Middle East Weekly Roundup: Tunisia torture hearings, Libya’s monkey mayhem, Tal Afar tensions
Algeria
Algeria plans to raise taxes and freeze government salaries in response to plunging oil revenue. The move has prompted teachers and medical workers to plan protests against the austerity measures. Algeria’s economy is highly dependent on hydrocarbon exports, with oil and gas sales making up 60 percent of the country’s budget.
Egypt
An Egyptian fish vendor was reportedly beaten and tortured to death in Cairo by police, arousing popular anger. The fishmonger, Magdy Maken, was said to have gotten into an argument with a policeman, which precipitated the violence. Police brutality was a major cause of Egypt’s Arab Spring protests in 2011, and the impunity enjoyed by the country’s security forces continues to be a source of resentment.
Iraq
Iran and Turkey are engaged in a struggle over the Iraqi city of Tal Afar. The city, a majority of whose residents are Shia Turkmen, was liberated from the Islamic State earlier this week by the Iran-backed Popular Mobilization Units (PMU), which consists of Shia militias. The city’s takeover by the PMU has caused rising tensions between it and Turkey. Tal Afar is geographically important for both Iran and Turkey: it is located near Turkey’s southern border and was a former Ottoman outpost, and could help Iran to reach Syria through Iraqi territory.
Libya
Islamic State fighters in Sirte are on the verge of defeat, holding less than one square mile of territory in the city’s Ghiza neighborhood. However, the Libyan forces battling IS have faced fierce resistance from the remaining fighters. “They know they will die anyway so they fight well,” Reuters news agency quoted one anti-IS fighter as saying.

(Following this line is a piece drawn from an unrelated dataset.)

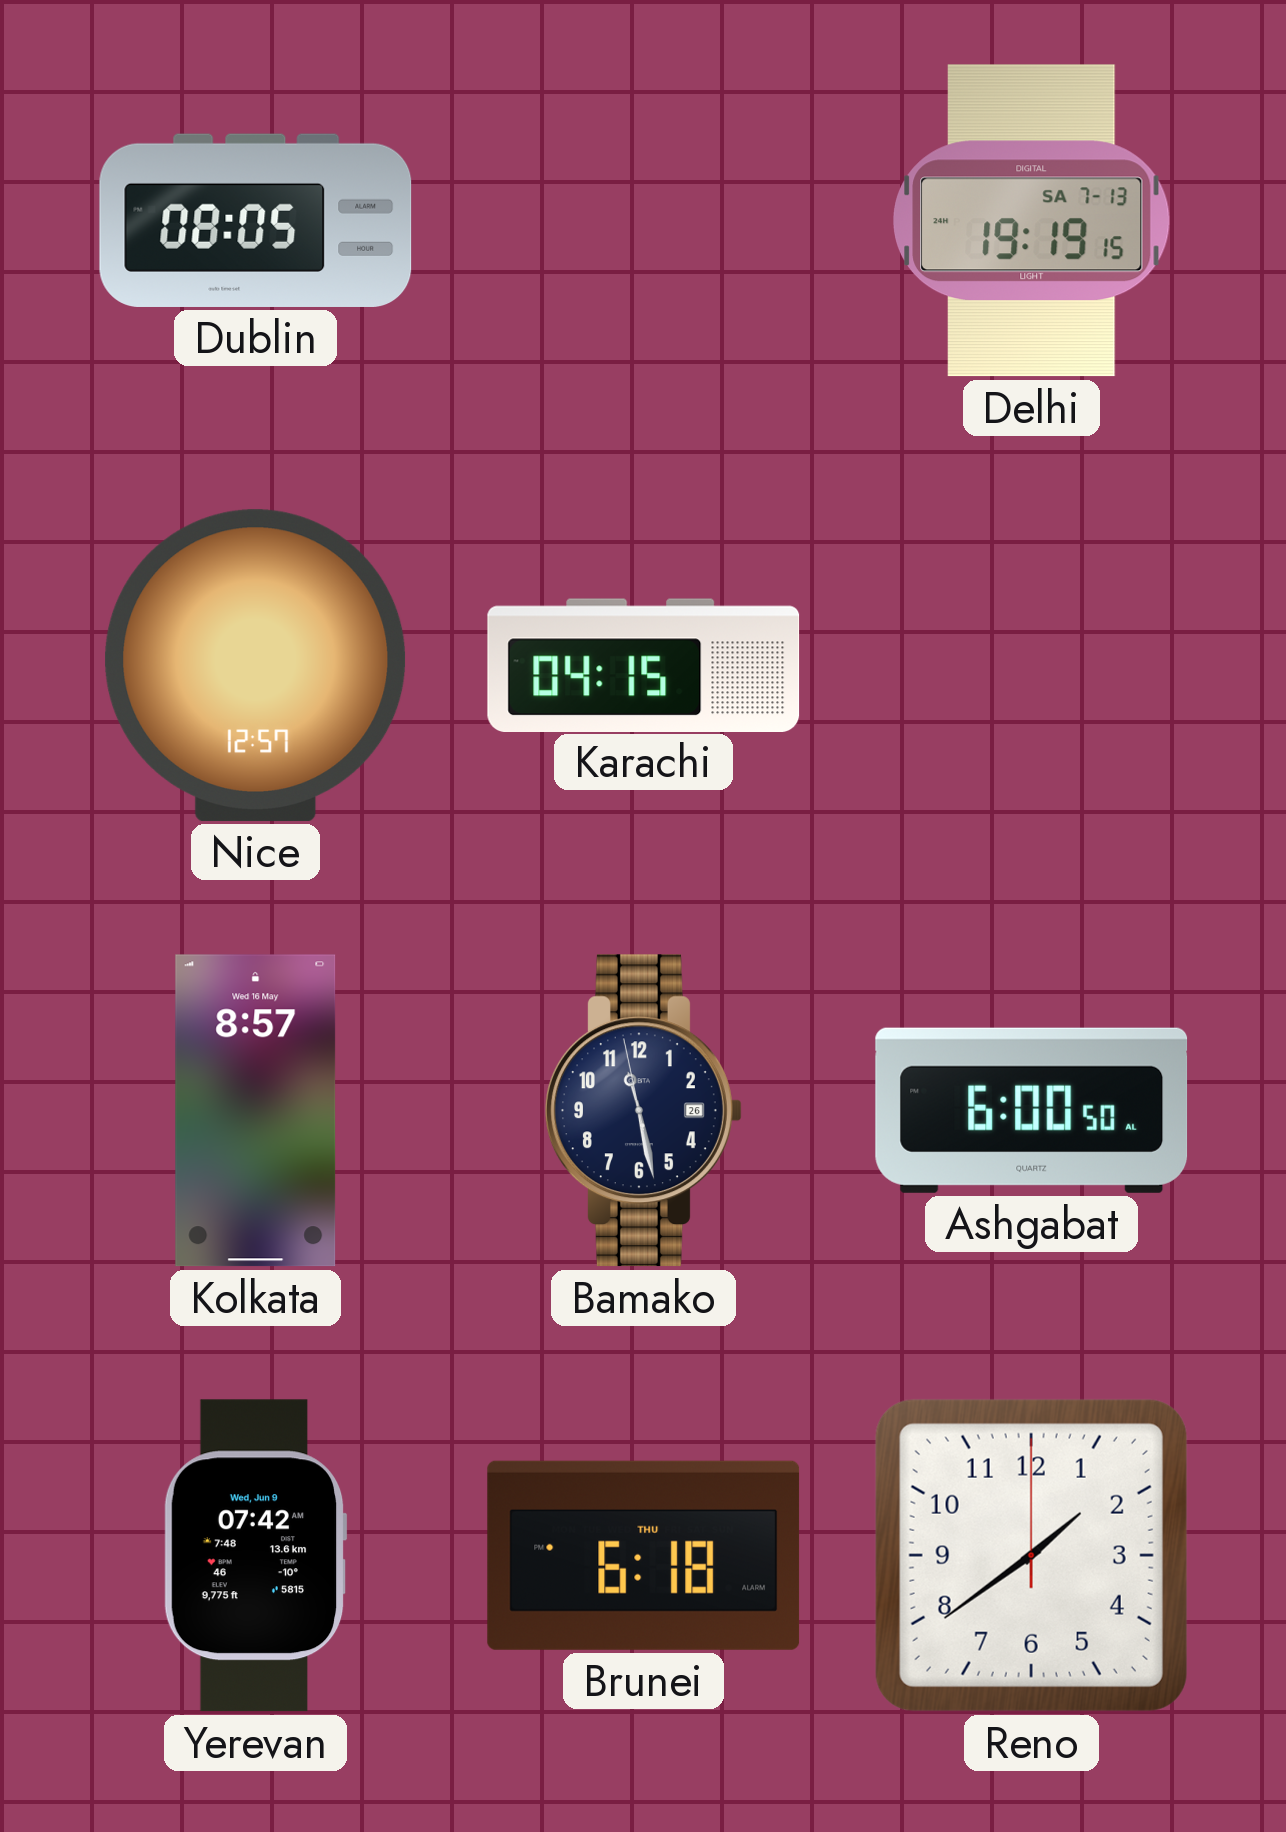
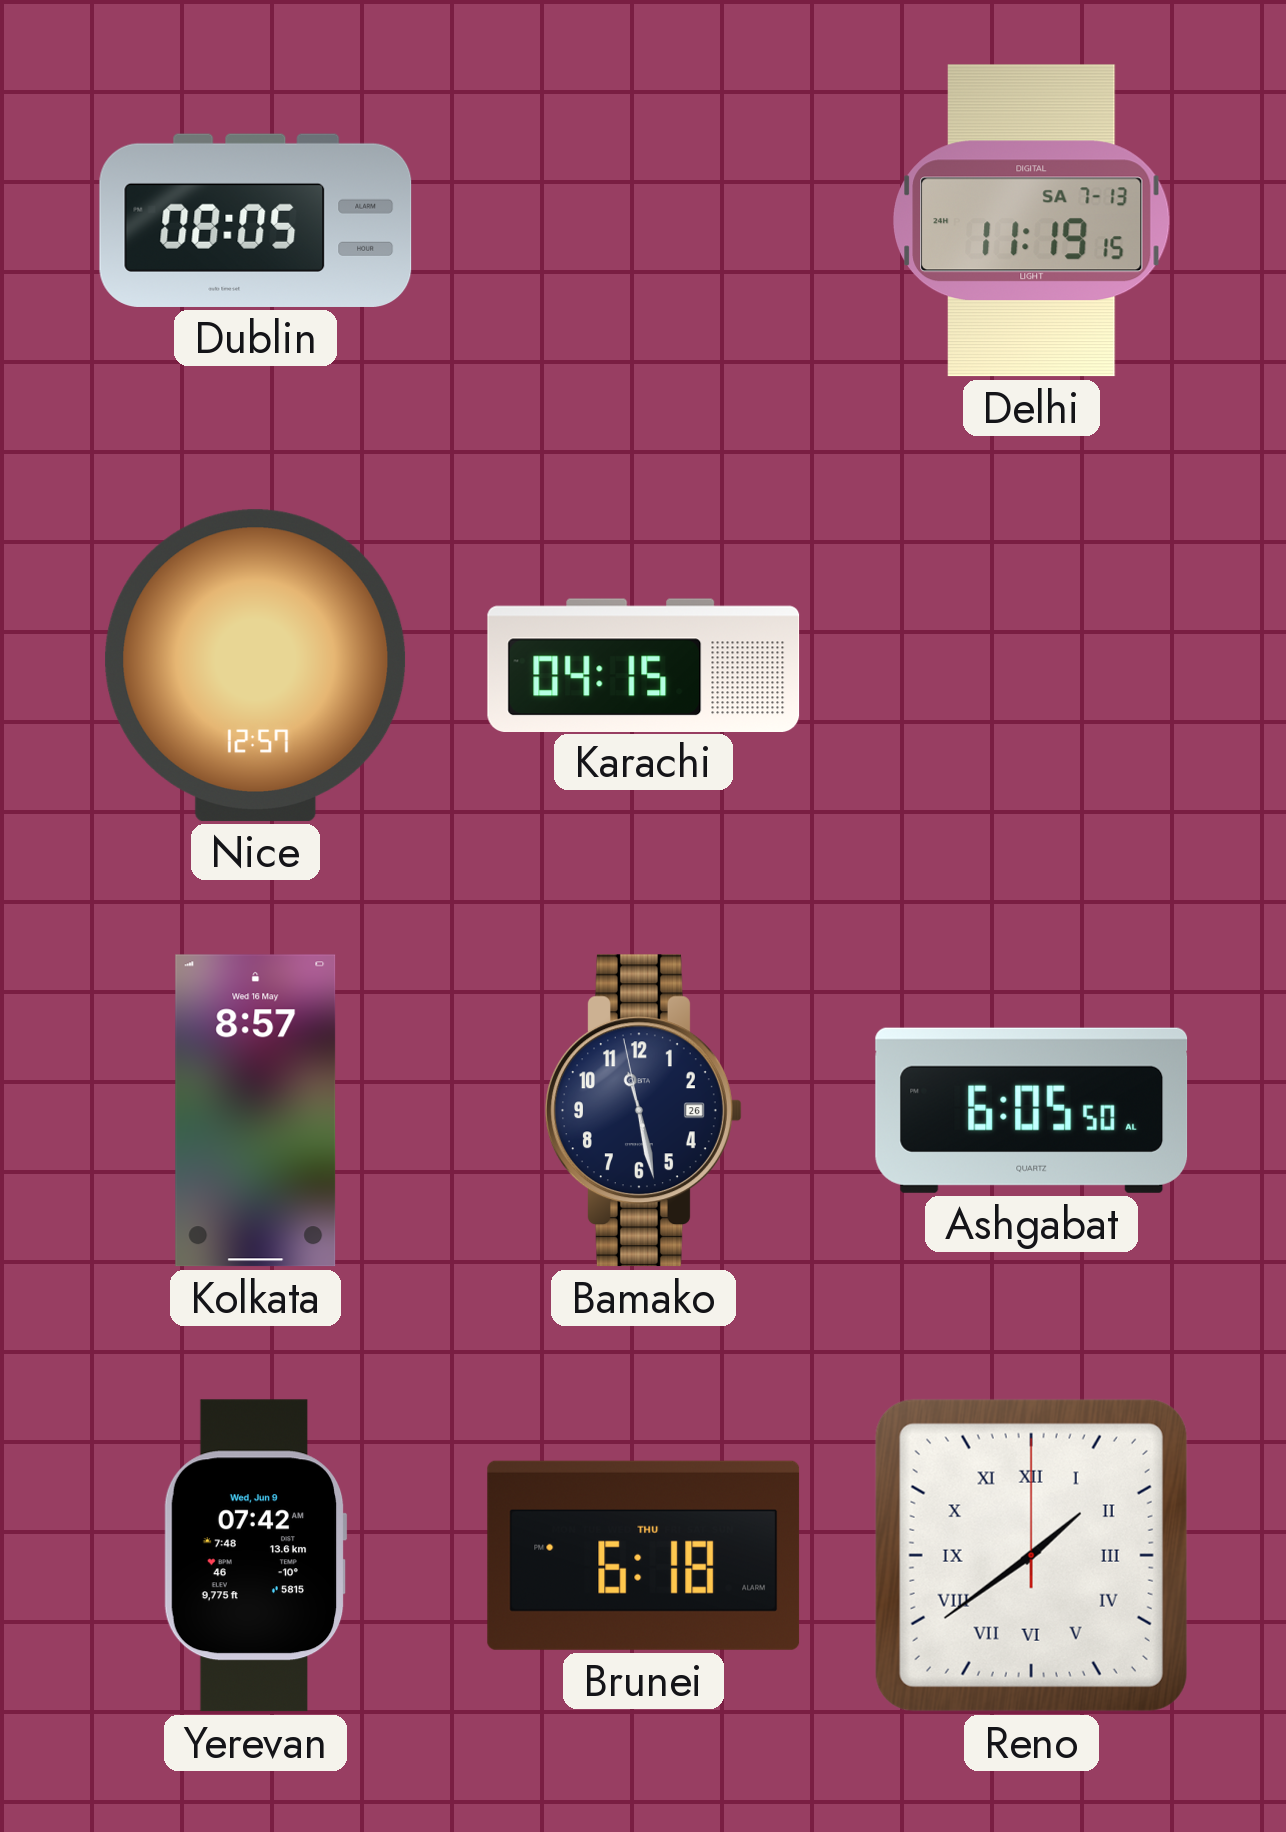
Delhi: 19:19 -> 11:19
Ashgabat: 6:00 -> 6:05
Reno numerals: Arabic -> Roman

A monkey in the southern Libyan city of Sabha inadvertently sparked days of deadly clashes after it pulled the headscarf off a teenage girl and bit her. The Awlad Suleiman tribe to which the girl belongs retaliated against the Gaddadfa tribe of the monkey owner, leading to 16 deaths, as well as the monkey. The fighting has included the use of heavy weapons such as tanks and mortars.
Syria
All hospitals in besieged East Aleppo are out of service due to heavy airstrikes, according to the World Health Organization’s representative in Syria. Bombing by Syrian and Russian forces have caused high civilian casualties in rebel-held areas of Aleppo, and hospitals have often been targeted. The UK-based Syrian Observatory for Human Rights, however, reported that some hospitals remain open in East Aleppo, but that few people use them due to fears of shelling.
Tunisia
Tunisia’s Truth and Dignity Commission has held two days of public hearings in which victims of torture spoke out about the abuse they suffered during the rule of toppled leader Zine El Abidine Ben Ali his predecessor Habib Bourguiba. The New York Times reports that the hearings were held in a symbolic location: Club Elyssa, a spa that had been owned by Ben Ali’s wife.
Turkey
Protests erupted in Turkey after controversial legislation was proposed by the ruling AK Party, which critics say would allow child rapists to avoid punishment if they agree to marry their victim. The government claims that the bill was designed to address the issue of child marriages in Turkey, and would not pardon rapists.
Yemen
The Saudi-led coalition fighting the Houthi rebel group in Yemen declared a 48-hour truce to begin on Saturday at noon. However, the coalition launched airstrikes on the Yemeni capital of Sanaa shortly thereafter. A spokesperson for the coalition said it had not violated the ceasefire’s terms, because the airstrike was in response to ceasefire violations allegedly committed by the Houthis. The UN estimates that at least 10,000 civilians have been killed in the war in Yemen, many as a result of coalition airstrikes.